Why I’m Investing in Real Estate

I recently got a question in one of my retirement workshops about investing in rental properties for retirement. This can be a great idea for some investors. In fact, I just closed on my own first investment property. Here are some of the unique benefits to supplementing your other retirement investments with direct real estate:

Income: One of the reasons that I bought the property that I did is that it provides an immediate 14% positive cash flow on the money I put down, even after setting aside a reasonable amount of the rental income to cover maintenance and vacancies. That income can then be reinvested. Once the mortgage is paid off in 30 years, the income will be even higher and much greater than the 4% I could safely withdraw from a portfolio of stocks and bonds. I also wouldn’t have to worry about ever depleting my principal the way I would with stocks and bonds.

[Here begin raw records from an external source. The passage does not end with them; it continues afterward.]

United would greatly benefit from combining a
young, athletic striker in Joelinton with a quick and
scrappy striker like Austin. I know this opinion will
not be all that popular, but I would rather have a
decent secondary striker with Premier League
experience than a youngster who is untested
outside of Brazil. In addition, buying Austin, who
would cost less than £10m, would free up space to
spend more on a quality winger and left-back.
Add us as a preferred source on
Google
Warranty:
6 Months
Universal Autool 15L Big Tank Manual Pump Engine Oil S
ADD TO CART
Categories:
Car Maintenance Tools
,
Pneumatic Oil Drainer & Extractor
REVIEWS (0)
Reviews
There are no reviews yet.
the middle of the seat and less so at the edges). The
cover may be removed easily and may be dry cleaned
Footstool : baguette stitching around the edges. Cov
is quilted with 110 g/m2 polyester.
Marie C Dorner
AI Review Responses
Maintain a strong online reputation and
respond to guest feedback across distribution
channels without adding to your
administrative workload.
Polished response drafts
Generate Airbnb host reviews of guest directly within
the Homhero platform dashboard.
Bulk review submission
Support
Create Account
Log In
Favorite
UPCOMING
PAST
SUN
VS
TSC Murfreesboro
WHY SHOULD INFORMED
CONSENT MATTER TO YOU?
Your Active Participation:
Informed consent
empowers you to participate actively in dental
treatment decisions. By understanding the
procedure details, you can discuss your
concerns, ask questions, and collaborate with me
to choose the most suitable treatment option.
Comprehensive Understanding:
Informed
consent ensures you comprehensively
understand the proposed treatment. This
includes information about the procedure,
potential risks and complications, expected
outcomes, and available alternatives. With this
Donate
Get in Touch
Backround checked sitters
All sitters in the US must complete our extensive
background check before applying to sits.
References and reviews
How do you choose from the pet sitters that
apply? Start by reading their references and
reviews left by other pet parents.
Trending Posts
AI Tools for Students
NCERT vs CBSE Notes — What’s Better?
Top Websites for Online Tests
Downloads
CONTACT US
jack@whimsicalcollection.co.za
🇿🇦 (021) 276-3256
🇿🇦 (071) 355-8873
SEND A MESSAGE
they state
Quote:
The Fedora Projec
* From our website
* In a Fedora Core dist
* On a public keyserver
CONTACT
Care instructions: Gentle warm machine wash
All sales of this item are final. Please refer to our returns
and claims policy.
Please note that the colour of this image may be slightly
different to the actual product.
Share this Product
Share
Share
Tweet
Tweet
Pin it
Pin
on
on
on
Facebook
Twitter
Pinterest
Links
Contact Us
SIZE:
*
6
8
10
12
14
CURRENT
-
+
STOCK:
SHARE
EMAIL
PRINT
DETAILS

Inflation protection: Not only can real estate provide good income, it’s income that naturally keeps pace with inflation. Inflation can also increase the value of your real estate and reduce the real burden of your mortgage over time. For these reasons, it can be a great way to hedge against the possibility of rising inflation, which is generally bad for both stocks and bonds.

Leveraging with low interest rates: Historically, real estate appreciation plus rental income has been significantly less than stock appreciation plus dividend income. What gives real estate an advantage is the ability to purchase it with borrowed money at relatively low interest rates and then have your tenants pay off the mortgage. Yes, you can buy stocks on margin but margin rates are higher and are not tax deductible. You could also be forced to sell your stocks while they’re low to satisfy a margin call.

Tax breaks: Another advantage of rental properties is the ability to write off the mortgage interest, property taxes, and depreciation off your taxes. If you want to sell a property, you can defer the capital gains tax by reinvesting the proceeds in another property. When you pass away, your heirs can inherit the property and sell it without having to pay any tax on all the appreciation.

Control: You can add additional value to real estate by purchasing in an area you believe will appreciate faster than the overall market (the real estate market is much less efficient than the stock market so there are more opportunities to profit from superior knowledge), making improvements, and managing it yourself.